Minimum Viable Belief is also about creating a organizational culture that is experimental, creative, and flexible, and yet grounded, focused, and faithful. MVB allows the community and its members to navigate around massive and complex obstacles while continuing to tack towards its ultimate goal. It empowers startup communities and organizations to be sufficiently self-directing, self-correcting, and tenacious that they can survive the departures of their founders and their transition to their community’s full scale.

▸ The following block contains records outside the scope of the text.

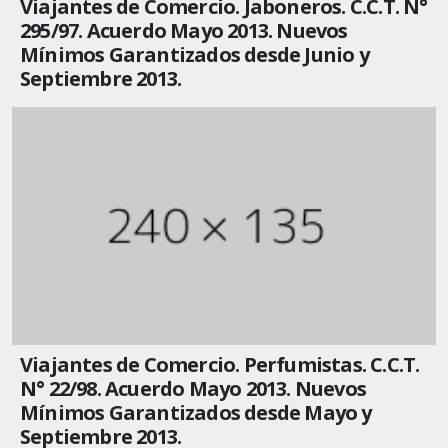
Viajantes de Comercio. Jaboneros. C.C.T. N°
295/97. Acuerdo Mayo 2013. Nuevos
Mínimos Garantizados desde Junio y
Septiembre 2013.
Viajantes de Comercio. Perfumistas. C.C.T.
N° 22/98. Acuerdo Mayo 2013. Nuevos
Mínimos Garantizados desde Mayo y
Septiembre 2013.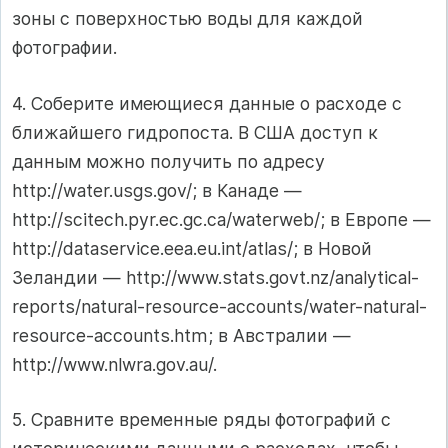
зоны с поверхностью воды для каждой
фотографии.
4. Соберите имеющиеся данные о расходе с
ближайшего гидропоста. В США доступ к
данным можно получить по адресу
http://water.usgs.gov/; в Канаде —
http://scitech.pyr.ec.gc.ca/waterweb/; в Европе —
http://dataservice.eea.eu.int/atlas/; в Новой
Зеландии — http://www.stats.govt.nz/analytical-
reports/natural-resource-accounts/water-natural-
resource-accounts.htm; в Австралии —
http://www.nlwra.gov.au/.
5. Сравните временные ряды фотографий с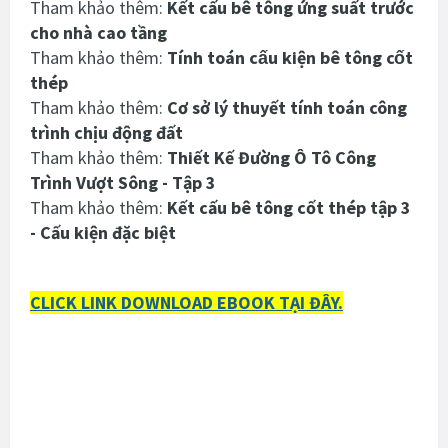
Tham khảo thêm:
Kết cấu bê tông ứng suất trước
cho nhà cao tầng
Tham khảo thêm:
Tính toán cấu kiện bê tông cốt
thép
Tham khảo thêm:
Cơ sở lý thuyết tính toán công
trình chịu động đất
Tham khảo thêm:
Thiết Kế Đường Ô Tô Công
Trình Vượt Sông - Tập 3
Tham khảo thêm:
Kết cấu bê tông cốt thép tập 3
- Cấu kiện đặc biệt
CLICK LINK DOWNLOAD EBOOK TẠI ĐÂY.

A problem most faith communities have is that most of the time we never get past asking ourselves the question, “What?,” as in, “what programs should we offer?” And if we are going to do any tweaking of anything we do, it comes up here. Once in a while we dive a little deeper, asking, “How?,” as in, “How do we get this approved?” Unfortunately, we seldom get to “Why?,” as in “What is our motivation for doing this in the first place?” I say unfortunately, since just asking Why once is not enough: we tend to have a different Why for every What. Rather, we have to keep asking Why until we get to the “Why of Whys.” Exactly how you get to that transcendent Why is what this and the next blog post are about.

While an overarching vision can provide a theological grounding for a faith community, it was not conceived simply as the result of an abstract theological thought process. Rather, it grew out of my practical, pastoral, congregational experience. First, as a newly-minted priest serving as the assistant pastor in a church in Gaithersburg, Maryland, I watched from afar as a seemingly-promising church plant in Germantown, the next city over, became entangled in an intense conflict over human sexuality, chose sides, broke apart, and died.

As I pondered what had caused the problem and how it might be avoided in the future, I formed a hypothesis. The common wisdom was that the unity in community is built upon uniformity: that the more alike members of a congregation – in beliefs, practice, demographics, and other ways – the more healthy and less likely to split. My hypothesis was exactly the opposite: that the higher the level uniformity required as the “cost of membership,” the less healthy the church and the more likely to split (because there would be more things to fight about). And if that was the case, then my corollary hypothesis would be that congregations that limited their cost of membership to at most a few core beliefs or practices, or perhaps even a core relationship (i.e., with Jesus Christ), would be more healthy and less likely to split.

Don’t underestimate the power of your vision to change the world.
Whether that world is your office, your community,
an industry or a global movement,
you need to have a core belief that what you contribute
can fundamentally change the paradigm or way of thinking about problems.
Leroy Hood – American Scientist, b. 1938

Little was I to know that in just a year or so after I posited those hypotheses, I would be given the opportunity to test those hypotheses when I was asked by the bishop and the bishop’s appointed search committee to head up a new church in the same area as, and with many of the same people from, the church that closed. It was then that we began to feel our way step-by-step toward becoming a new kind of faith community that emotional or controversial issues could not pull apart, that could disagree without being disagreeable, that could not just tolerate but welcome conflicting points of view. Experimentally rather than theoretically, we worked our way through a multi-part process to develop a “living vision” for our community that allowed us to transcend our differences by viewing them through the core beliefs we held in common. This living vision we achieved is what I have come to call Minimum Viable Belief, because it keeps us focused on the one or two most important things we hold most sacred, rather that the myriad doctrines, practices, and teachings that are derived from them. In our case, it was the one thing that makes people Christ followers: Christ’s love for us.